The human adrenal gland produces small amounts of testosterone that are increased under pathological conditions. However, the mechanisms through which the adrenal gland produces testosterone are poorly defined.

Objective:

Our objective was to define the role of type 5 17β-hydroxysteroid dehydrogenase (AKR1C3) in human adrenal production of testosterone.

Design and Methods:

Adrenal vein sampling was used to confirm ACTH stimulation of adrenal testosterone production. Adrenal expression of AKR1C3 was studied using microarray, quantitative real-time RT-PCR, and immunohistochemical analyses. AKR1C3 knockdown was accomplished in cultured adrenal cells (H295R) using small interfering RNA, followed by measurement of testosterone production.

Results:

Acute ACTH administration significantly increased adrenal vein testosterone levels. Examination of the enzymes required for the conversion of androstenedione to testosterone using microarray analysis, quantitative real-time RT-PCR, and immunohistochemistry demonstrated that AKR1C3 was present in the adrenal gland and predominantly expressed in the zona reticularis.

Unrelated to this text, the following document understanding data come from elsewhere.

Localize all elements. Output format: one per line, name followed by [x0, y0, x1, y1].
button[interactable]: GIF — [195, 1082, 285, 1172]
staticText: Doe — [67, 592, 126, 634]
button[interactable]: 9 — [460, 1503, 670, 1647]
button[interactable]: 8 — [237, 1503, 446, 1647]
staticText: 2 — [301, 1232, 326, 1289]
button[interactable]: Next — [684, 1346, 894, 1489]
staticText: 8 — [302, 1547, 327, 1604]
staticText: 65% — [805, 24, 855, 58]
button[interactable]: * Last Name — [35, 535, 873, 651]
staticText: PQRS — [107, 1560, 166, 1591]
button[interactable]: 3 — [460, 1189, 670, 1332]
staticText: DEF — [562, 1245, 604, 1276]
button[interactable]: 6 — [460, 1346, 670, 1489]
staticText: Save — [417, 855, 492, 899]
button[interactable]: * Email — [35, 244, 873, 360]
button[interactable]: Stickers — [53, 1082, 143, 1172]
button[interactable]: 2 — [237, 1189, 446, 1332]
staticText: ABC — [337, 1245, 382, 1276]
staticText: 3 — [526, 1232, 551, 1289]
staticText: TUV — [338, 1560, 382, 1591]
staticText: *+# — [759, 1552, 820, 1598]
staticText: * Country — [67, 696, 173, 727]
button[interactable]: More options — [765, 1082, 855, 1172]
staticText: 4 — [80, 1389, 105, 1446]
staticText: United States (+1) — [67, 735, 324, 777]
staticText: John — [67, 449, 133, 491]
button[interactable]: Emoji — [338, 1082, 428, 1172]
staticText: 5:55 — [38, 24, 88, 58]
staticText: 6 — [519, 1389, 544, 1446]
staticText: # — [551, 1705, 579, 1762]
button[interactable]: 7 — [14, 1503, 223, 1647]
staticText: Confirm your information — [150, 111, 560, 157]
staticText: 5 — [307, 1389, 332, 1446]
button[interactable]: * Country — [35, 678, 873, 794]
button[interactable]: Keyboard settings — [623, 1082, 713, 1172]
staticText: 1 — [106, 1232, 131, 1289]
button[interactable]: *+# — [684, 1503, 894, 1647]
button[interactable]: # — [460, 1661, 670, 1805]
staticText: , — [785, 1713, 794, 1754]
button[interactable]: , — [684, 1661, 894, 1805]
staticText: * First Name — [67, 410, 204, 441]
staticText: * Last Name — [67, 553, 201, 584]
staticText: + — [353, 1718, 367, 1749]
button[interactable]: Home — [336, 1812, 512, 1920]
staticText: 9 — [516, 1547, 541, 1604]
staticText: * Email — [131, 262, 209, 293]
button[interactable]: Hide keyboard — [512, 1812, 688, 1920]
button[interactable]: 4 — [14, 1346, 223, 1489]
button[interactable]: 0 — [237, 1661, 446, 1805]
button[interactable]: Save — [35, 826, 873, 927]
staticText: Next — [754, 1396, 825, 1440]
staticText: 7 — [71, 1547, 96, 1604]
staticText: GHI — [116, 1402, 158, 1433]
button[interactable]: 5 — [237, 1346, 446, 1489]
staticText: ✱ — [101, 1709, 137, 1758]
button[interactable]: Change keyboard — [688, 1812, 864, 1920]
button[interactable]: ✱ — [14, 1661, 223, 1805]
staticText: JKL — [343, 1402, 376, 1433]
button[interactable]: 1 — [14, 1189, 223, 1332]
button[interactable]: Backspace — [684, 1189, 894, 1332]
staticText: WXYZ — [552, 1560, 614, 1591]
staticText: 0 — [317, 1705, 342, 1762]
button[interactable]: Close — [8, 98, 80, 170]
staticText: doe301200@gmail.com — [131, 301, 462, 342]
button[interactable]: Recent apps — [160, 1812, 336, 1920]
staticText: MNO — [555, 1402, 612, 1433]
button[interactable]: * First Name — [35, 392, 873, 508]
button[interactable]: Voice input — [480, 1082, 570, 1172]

Decreasing adrenal cell expression of AKR1C3 mRNA and protein inhibited testosterone production in the H295R adrenal cell line.

Conclusions:

The human adrenal gland directly secretes small, but significant, amounts of testosterone that increases in diseases of androgen excess. AKR1C3 is expressed in the human adrenal gland, with higher levels in the zona reticularis than in the zona fasciculata. AKR1C3, through its ability to convert androstenedione to testosterone, is likely responsible for adrenal testosterone production.